However, the convex hull is often quite a bit larger than the curve itself, and is not a "tight" fit. This leads to inefficiencies when using the convex hull in computations (e.g. intersection calculations).

Is there some other simple enclosing shape that is a tighter fit and is reasonably easy to calculate?

For example, for a quadratic Bézier curve with control points $\mathbf{P}_0$, $\mathbf{P}_1$, $\mathbf{P}_2$, the quadilateral with corners $\mathbf{P}_0$, $\tfrac12(\mathbf{P}_0 + \mathbf{P}_1)$, $\tfrac12(\mathbf{P}_1 + \mathbf{P}_2)$, $\mathbf{P}_2$ is a much tighter fit than the triangle with vertices $\mathbf{P}_0$, $\mathbf{P}_1$, $\mathbf{P}_2$. In fact, the quadrilateral is only two-thirds the size of the triangle (measured by area).

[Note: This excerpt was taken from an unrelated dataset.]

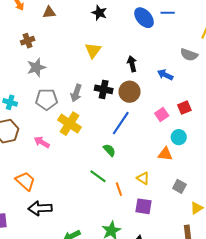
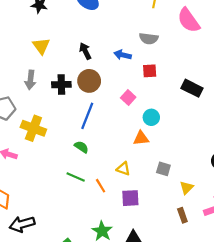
gray semicircle: (189, 55) -> (149, 38), moved
gray arrow: (76, 93) -> (30, 80), moved
red square: (184, 108) -> (150, 71), moved, turned 32

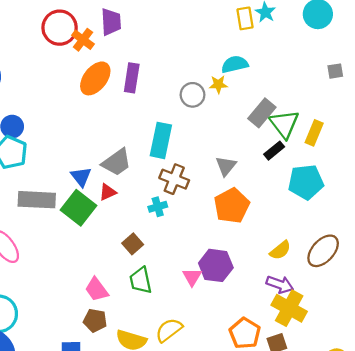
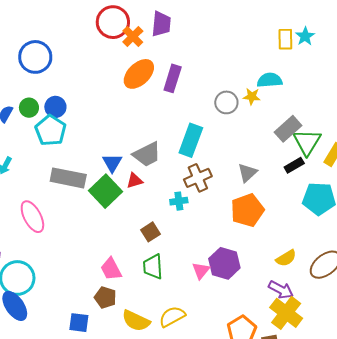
brown cross: (174, 179) -> (198, 178), turned 36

For a cubic curve with control points $\mathbf{P}_0$, $\mathbf{P}_1$, $\mathbf{P}_2$, $\mathbf{P}_3$, it's reasonable to try the quadrilateral with corners $\mathbf{P}_0$, $\tfrac14\mathbf{P}_0 + \tfrac34\mathbf{P}_1$, $\tfrac34\mathbf{P}_2 + \tfrac14\mathbf{P}_3$, $\mathbf{P}_3$. This almost works, but not quite -- the curve creeps a little bit outside of the quadrilateral.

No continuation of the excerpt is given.